Saturday, June 12, 2010

Global South - immigrant workers at the oil spill get carded, police raid striking Mexican miners, and a Chinese plant opens in South Carolina

Here's a round-up of recent labor news that puts the U.S. South directly in the middle of the Global South:

The British Petroleum oil spill that is threatening the entire Gulf Coast and beyond has now entered the national debate over immigration and undocumented workers.

At the request of St. Bernard Parish Sheriff Jack Stephens, officials with U.S. Immigration and Customs Enforcement interviewed immigrant workers at oil spill command centers in Louisiana, checking their documentation and status, recalling the same kind of paranoia that led the state of Arizona recently to adopt one of the nation's harshest anti-immigrant laws.
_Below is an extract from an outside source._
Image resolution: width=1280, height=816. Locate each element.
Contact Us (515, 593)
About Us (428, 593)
Stephens said he called in ICE out of fear that criminal elements had come into the area along with the workers now involved in the cleanup. However, immigrant rights advocates say officials like Stephens are doing the same kind stereotyping that is going on in Arizona, where police now can stop any immigrant without reason or provocation to check for legal status.

Across the border in Mexico, workers are fighting another kind of battle. Federal police officers this month swarmed into the open-pit Cananea copper mine just 25 miles south of the Arizona border to bring an end to a three-year-old strike by more than 1,000 miners. The police action against the strike, as reported previously in this blog, was anticipated by many who see the current government as engaged in a campaign to destroy independent unions in Mexico.
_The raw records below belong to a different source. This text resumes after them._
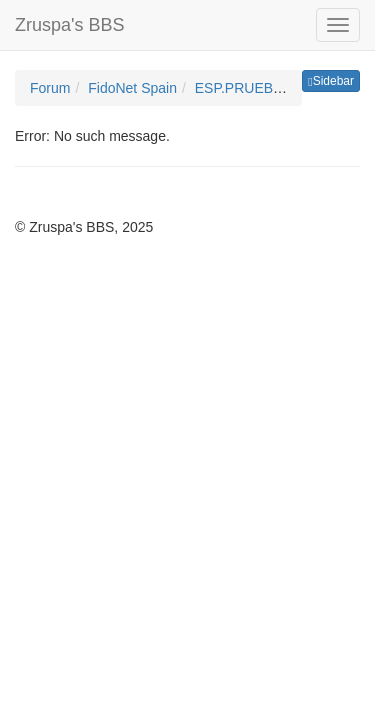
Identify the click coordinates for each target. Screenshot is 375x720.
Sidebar (331, 81)
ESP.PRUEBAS (243, 88)
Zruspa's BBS (69, 25)
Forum (50, 88)
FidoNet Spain (132, 88)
Around the world, workers are beginning to stand up for their rights in the workplace. Chinese workers at Honda plants in Guangdong province have effectively shut down the Japanese company's operations there, striking for better wages. What's more they're getting a discreet nod of approval from the Chinese government, which is growing weary of international companies that exploit workers and resources for their own bottom line.

Ironically, Chinese companies are showing increasing interest in opening up foreign plants of their own--and guess where? The U.S. South.

The Yuncheng company, which has three plants in Dongguan in southern China (the industrial city and region so vividly described in Leslie T. Chang's compelling new book, Factory Girls), now operates a plant in Spartanburg, S.C., where workers manufacture cylinders for use in bottle labeling.

Yuncheng was lured to Spartanburg by the cheap cost of land--6.5 acres cost it a mere $350,000, just 25 percent of the cost of a similar parcel back home in China. Other expenses such as electricity are also cheaper.

Of course, U.S. workers earn 10 to 15 times what Chinese workers earn, but South Carolina offers a payroll tax credit that will enable Yuncheng to absorb the extra labor costs and still make a good profit.

According to Fortune magazine, Yuncheng is just one example of China's growing investment in the U.S. The Tianjin Pipe Group is planning a $1 billion plant--the biggest Chinese plant ever in the U.S.--in Corpus Christi, Texas. The plant will produce pipe used in oil drilling.

Is the U.S. South looking more and more like one of those so-called "Third World" countries that once lured our textile plants away?